WORK INSTRUCTIONS:
Extract, in full, the lines below, beginning at the first and ending with the line that contains "Показать все услуги". Pictures do not belong in the copy.

Saved entries:

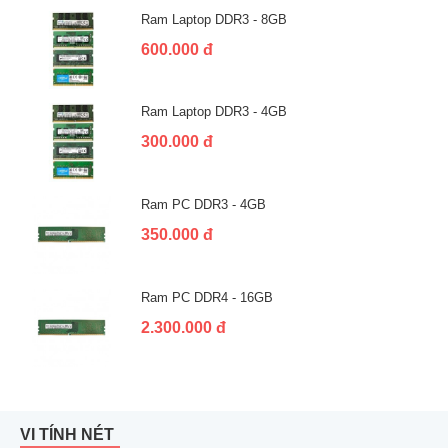
Ram Laptop DDR3 - 8GB
600.000 đ
Ram Laptop DDR3 - 4GB
300.000 đ
Ram PC DDR3 - 4GB
350.000 đ
Ram PC DDR4 - 16GB
2.300.000 đ
VI TÍNH NÉT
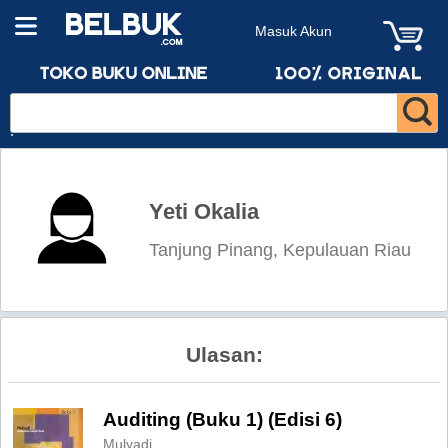
Masuk Akun
Yeti Okalia
Tanjung Pinang, Kepulauan Riau
Ulasan:
Auditing (Buku 1) (Edisi 6)
Mulyadi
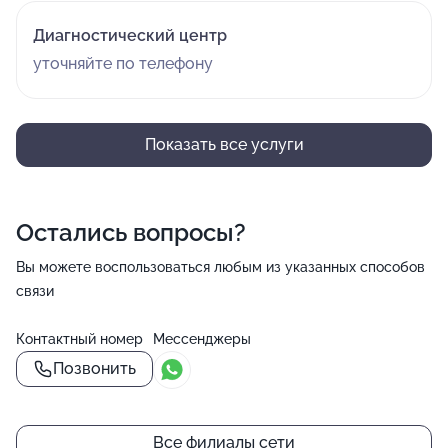
Диагностический центр
уточняйте по телефону
Показать все услуги
Остались вопросы?
Вы можете воспользоваться любым из указанных способов
связи
Контактный номер
Мессенджеры
Позвонить
Все филиалы сети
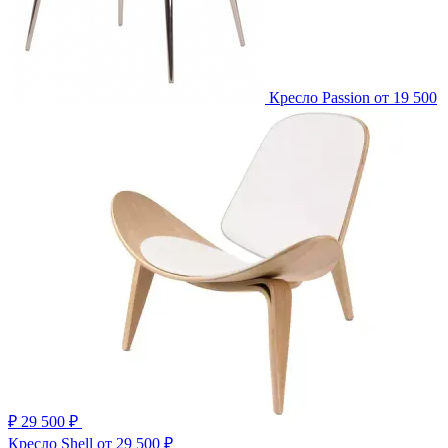
Кресло Passion
от 19 500
₽
29 500 ₽
Кресло Shell
от 29 500 ₽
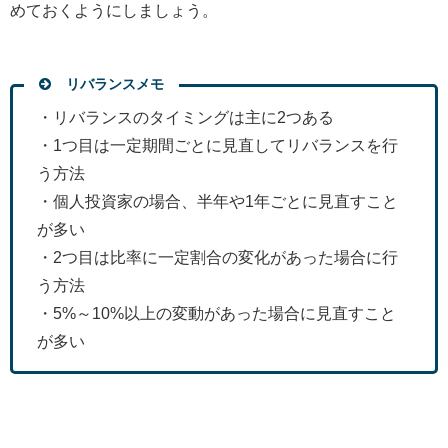
めておくようにしましょう。
リバランスメモ
・リバランスのタイミングは主に2つある
・1つ目は一定期間ごとに見直してリバランスを行
う方法
・個人投資家の場合、半年や1年ごとに見直すこと
が多い
・2つ目は比率に一定割合の変化があった場合に行
う方法
・5%～10%以上の変動があった場合に見直すこと
が多い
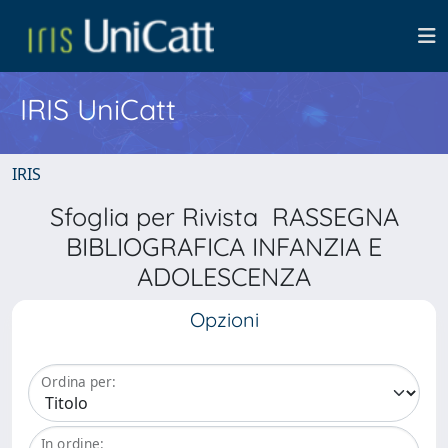
IRIS UniCatt
IRIS
Sfoglia per Rivista RASSEGNA
BIBLIOGRAFICA INFANZIA E
ADOLESCENZA
Opzioni
Ordina per:
In ordine:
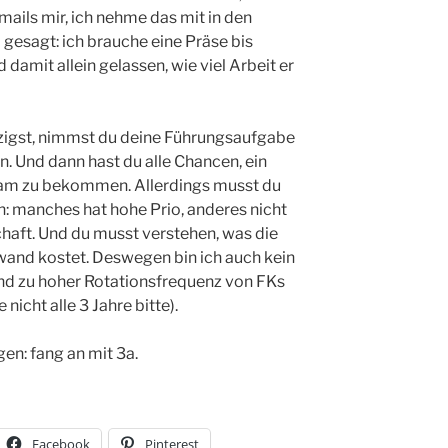
mails mir, ich nehme das mit in den
 gesagt: ich brauche eine Präse bis
 damit allein gelassen, wie viel Arbeit er
zigst, nimmst du deine Führungsaufgabe
n. Und dann hast du alle Chancen, ein
Team zu bekommen. Allerdings musst du
en: manches hat hohe Prio, anderes nicht
haft. Und du musst verstehen, was die
wand kostet. Deswegen bin ich auch kein
und zu hoher Rotationsfrequenz von FKs
icht alle 3 Jahre bitte).
en: fang an mit 3a.
Facebook
Pinterest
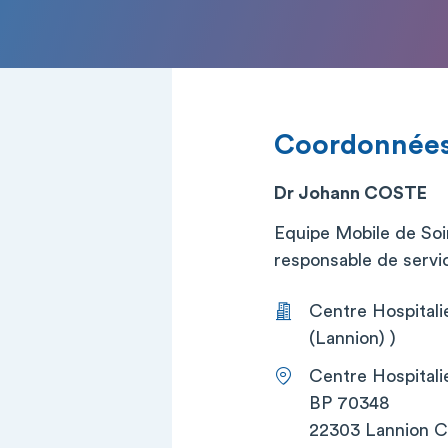
Coordonnée
Dr Johann COSTE
Equipe Mobile de Soi
responsable de service
Centre Hospitali
(Lannion) )
Centre Hospitali
BP 70348
22303 Lannion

OUTPUT FOR THIS TASK:
Ram Laptop DDR3 - 8GB
600.000 đ
Ram Laptop DDR3 - 4GB
300.000 đ
Ram PC DDR3 - 4GB
350.000 đ
Ram PC DDR4 - 16GB
2.300.000 đ
VI TÍNH NÉT
Masuk Akun
Yeti Okalia
Tanjung Pinang, Kepulauan Riau
Ulasan:
Auditing (Buku 1) (Edisi 6)
Mulyadi
Диагностический центр
уточняйте по телефону
Показать все услуги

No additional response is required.